Master Production Schedule
Name variants
- English
- Master Production Schedule
- Kanji
- 基準生産計画
Quality / Updated / COI
- Quality
- Reviewed
- Updated
- Source
- Citations & Trust
- COI
- none
TL;DR
A Master Production Schedule (MPS) is the time-phased plan for what to produce and when, translating demand plans into executable production commitments within capacity constraints.
Definition
A master production schedule is a detailed, time-based schedule that specifies the quantity and timing of finished goods (or end items) to be produced. It sits between demand planning and detailed material and capacity planning, often serving as an input to material requirements planning (MRP). The MPS must balance demand signals (forecasts and orders) with operational constraints such as capacity, lead times, and inventory targets. A good MPS makes commitments explicit and provides a stable planning signal, reducing schedule churn while still allowing controlled responsiveness.
Decision impact
- Use an MPS to decide production priorities, because it connects demand to capacity and stabilizes execution.
- It guides inventory targets by specifying what will be produced versus what must be stocked or expedited.
- It improves customer promise dates by making lead times and constraints visible in a single plan.
Key takeaways
- Separate the frozen window from flexible periods; stability reduces chaos and expediting cost.
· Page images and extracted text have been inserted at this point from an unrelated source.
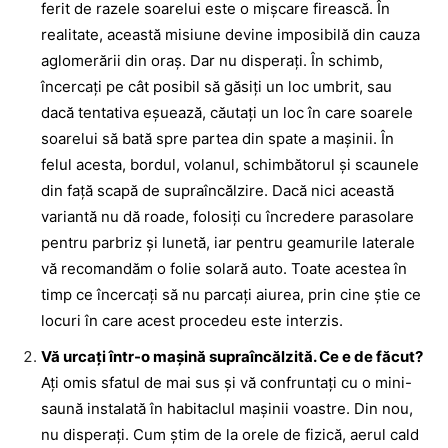
ferit de razele soarelui este o mişcare firească. În
realitate, această misiune devine imposibilă din cauza
aglomerării din oraş. Dar nu disperaţi. În schimb,
încercaţi pe cât posibil să găsiţi un loc umbrit, sau
dacă tentativa eşuează, căutaţi un loc în care soarele
soarelui să bată spre partea din spate a maşinii. În
felul acesta, bordul, volanul, schimbătorul şi scaunele
din faţă scapă de supraîncălzire. Dacă nici această
variantă nu dă roade, folosiţi cu încredere parasolare
pentru parbriz şi lunetă, iar pentru geamurile laterale
vă recomandăm o folie solară auto. Toate acestea în
timp ce încercaţi să nu parcaţi aiurea, prin cine ştie ce
locuri în care acest procedeu este interzis.
Vă urcaţi într-o maşină supraîncălzită. Ce e de făcut?
Aţi omis sfatul de mai sus şi vă confruntaţi cu o mini-
saună instalată în habitaclul maşinii voastre. Din nou,
nu disperaţi. Cum ştim de la orele de fizică, aerul cald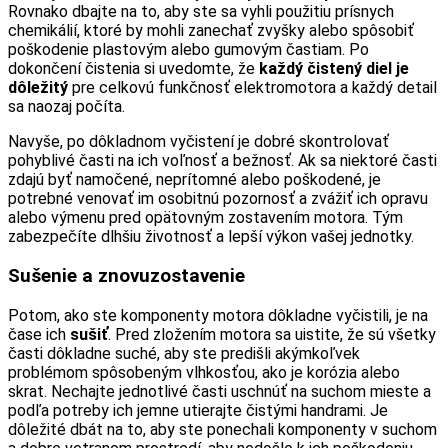
Rovnako dbajte na to, aby ste sa vyhli použitiu prísnych
chemikálií, ktoré by mohli zanechať zvyšky alebo spôsobiť
poškodenie plastovým alebo gumovým častiam. Po
dokončení čistenia si uvedomte, že
každý čistený diel je
dôležitý
pre celkovú funkčnosť elektromotora a každý detail
sa naozaj počíta.
Navyše, po dôkladnom vyčistení je dobré skontrolovať
pohyblivé časti na ich voľnosť a bežnosť. Ak sa niektoré časti
zdajú byť namočené, neprítomné alebo poškodené, je
potrebné venovať im osobitnú pozornosť a zvážiť ich opravu
alebo výmenu pred opätovným zostavením motora. Tým
zabezpečíte dlhšiu životnosť a lepší výkon vašej jednotky.
Sušenie a znovuzostavenie
Potom, ako ste komponenty motora dôkladne vyčistili, je na
čase ich
sušiť
. Pred zložením motora sa uistite, že sú všetky
časti dôkladne suché, aby ste predišli akýmkoľvek
problémom spôsobeným vlhkosťou, ako je korózia alebo
skrat. Nechajte jednotlivé časti uschnúť na suchom mieste a
podľa potreby ich jemne utierajte čistými handrami. Je
dôležité dbát na to, aby ste ponechali komponenty v suchom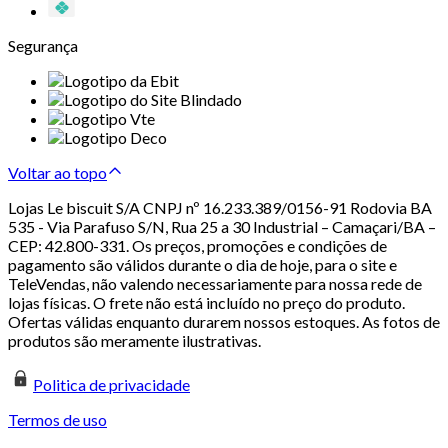
Segurança
Voltar ao topo
Lojas Le biscuit S/A CNPJ nº 16.233.389/0156-91 Rodovia BA
535 - Via Parafuso S/N, Rua 25 a 30 Industrial – Camaçari/BA –
CEP: 42.800-331. Os preços, promoções e condições de
pagamento são válidos durante o dia de hoje, para o site e
TeleVendas, não valendo necessariamente para nossa rede de
lojas físicas. O frete não está incluído no preço do produto.
Ofertas válidas enquanto durarem nossos estoques. As fotos de
produtos são meramente ilustrativas.
Politica de privacidade
Termos de uso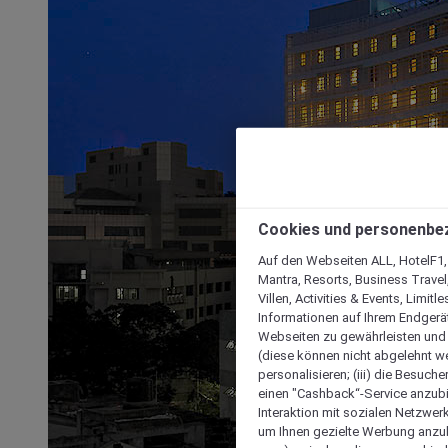
Cookies und personenbe
Auf den Webseiten ALL, HotelF1, I
Mantra, Resorts, Business Travel
Villen, Activities & Events, Limit
Informationen auf Ihrem Endgerät
Webseiten zu gewährleisten und I
(diese können nicht abgelehnt we
personalisieren; (iii) die Besuch
einen "Cashback“-Service anzubie
Interaktion mit sozialen Netzwerke
um Ihnen gezielte Werbung anzub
- Reconcile the MPS with capacity; an infeasible schedule is worse than no schedule.
- Use exceptions and rules for changes; uncontrolled replanning creates churn across the supply chain.
- Align inventory policy and service levels; the MPS should reflect how you balance availability and cash.
- Measure schedule adherence; if actual production diverges, fix root causes and planning assumptions.
Misconceptions
- An MPS is not a guarantee that demand will be met; it is a plan based on current assumptions and constraints.
- More frequent changes do not mean better planning; constant churn can reduce throughput and reliability.
- The MPS is not only an operations artifact; sales commitments and finance targets must align to it.
Worked example
A manufacturer receives volatile weekly orders. Without an MPS, the shop floor changes priorities daily and expediting costs rise. The company establishes a weekly MPS with a two-week frozen window. Forecast and confirmed orders feed the schedule, and capacity is checked before committing. When a large order arrives inside the frozen window, the exception rule triggers: leadership must approve any change that displaces committed customer shipments. Over a month, schedule adherence improves, backorders drop, and the team can negotiate realistic promise dates because the MPS makes constraints visible and prevents uncontrolled replanning.